(Beginning of Provided data)
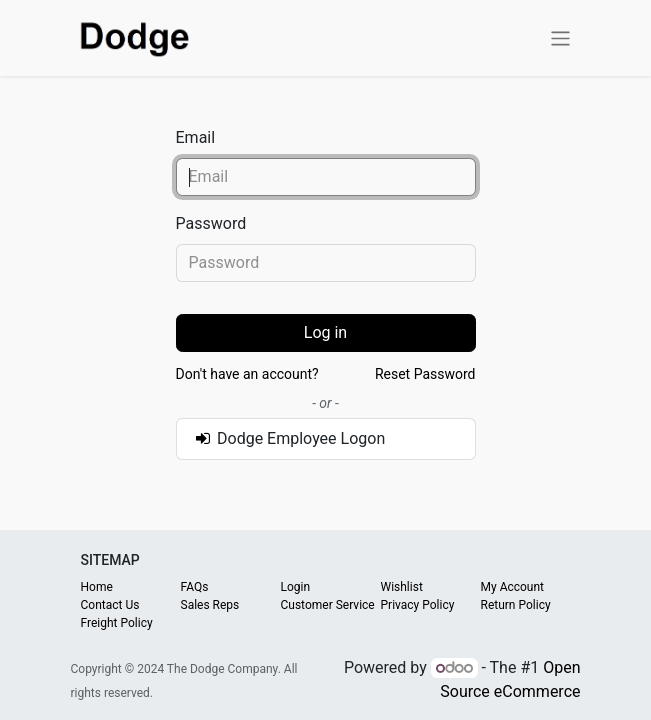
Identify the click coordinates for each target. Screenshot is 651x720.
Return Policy (516, 605)
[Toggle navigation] (560, 37)
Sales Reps (210, 605)
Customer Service (328, 605)
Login (296, 587)
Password (211, 223)
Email (196, 137)
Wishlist (402, 587)
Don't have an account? (247, 374)
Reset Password (425, 374)
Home (97, 587)
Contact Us (110, 605)
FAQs (195, 587)
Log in (325, 332)
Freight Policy (117, 623)
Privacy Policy (418, 605)
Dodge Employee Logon (289, 438)
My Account (513, 587)
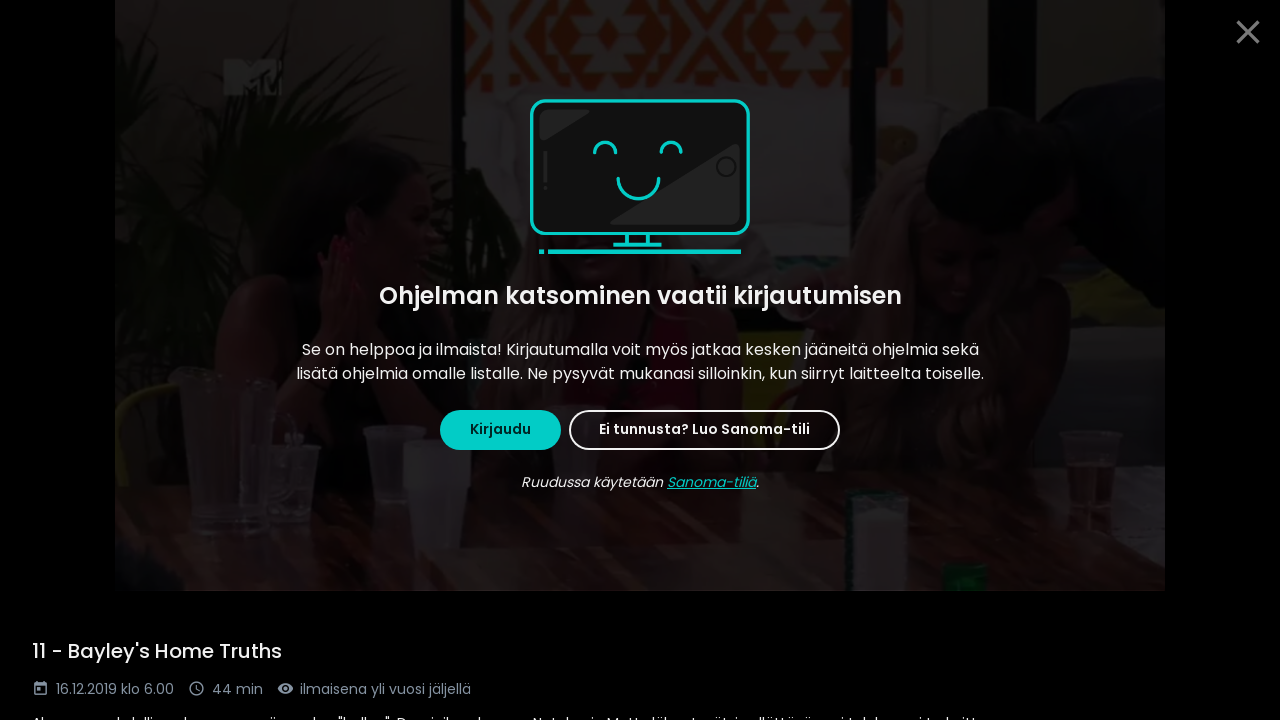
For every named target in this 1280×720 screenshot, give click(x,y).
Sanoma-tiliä (711, 482)
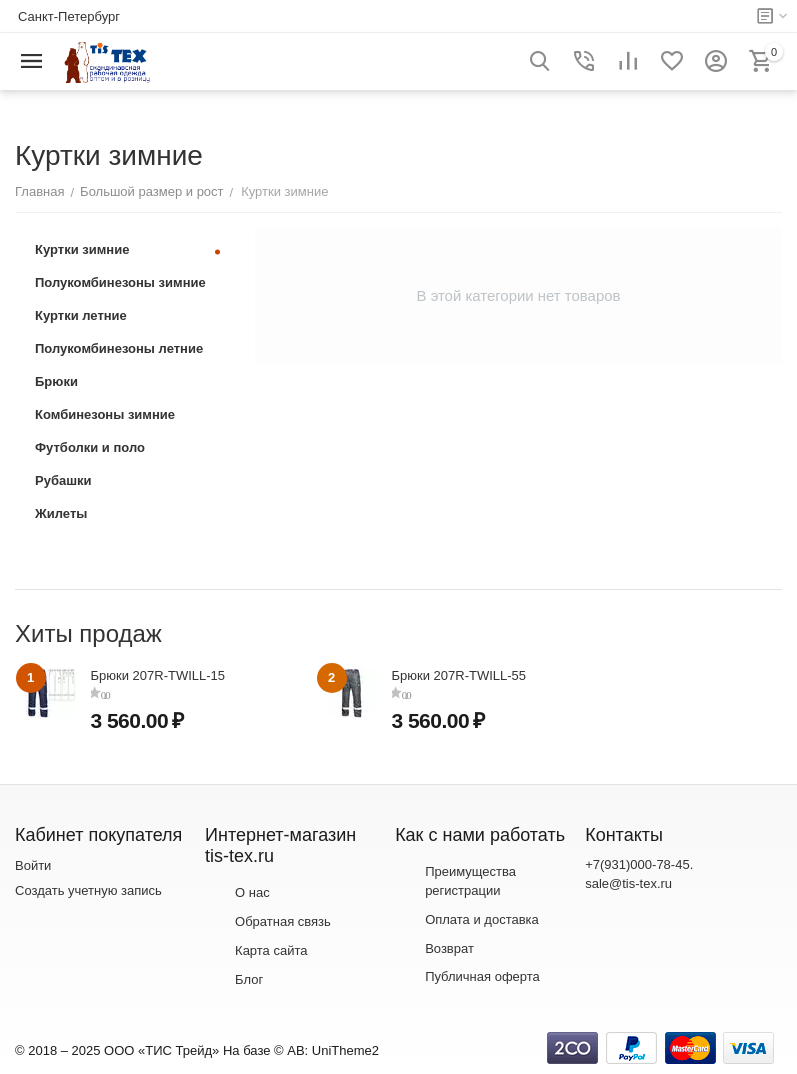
(End of Provided data)
**Work order:** With the pictures left out, please output each line from the one containing "Login (296, 587)" through the end of the entries, exactly as it is.

**Response area:**
Login (296, 587)
Password (211, 223)
Email (196, 137)
Wishlist (402, 587)
Don't have an account? (247, 374)
Reset Password (425, 374)
Home (97, 587)
Contact Us (110, 605)
FAQs (195, 587)
Log in (325, 332)
Freight Policy (117, 623)
Privacy Policy (418, 605)
Dodge Employee Logon (289, 438)
My Account (513, 587)
For every named target in this 1280×720 screenshot, give click(x,y).
Sanoma-tiliä (711, 482)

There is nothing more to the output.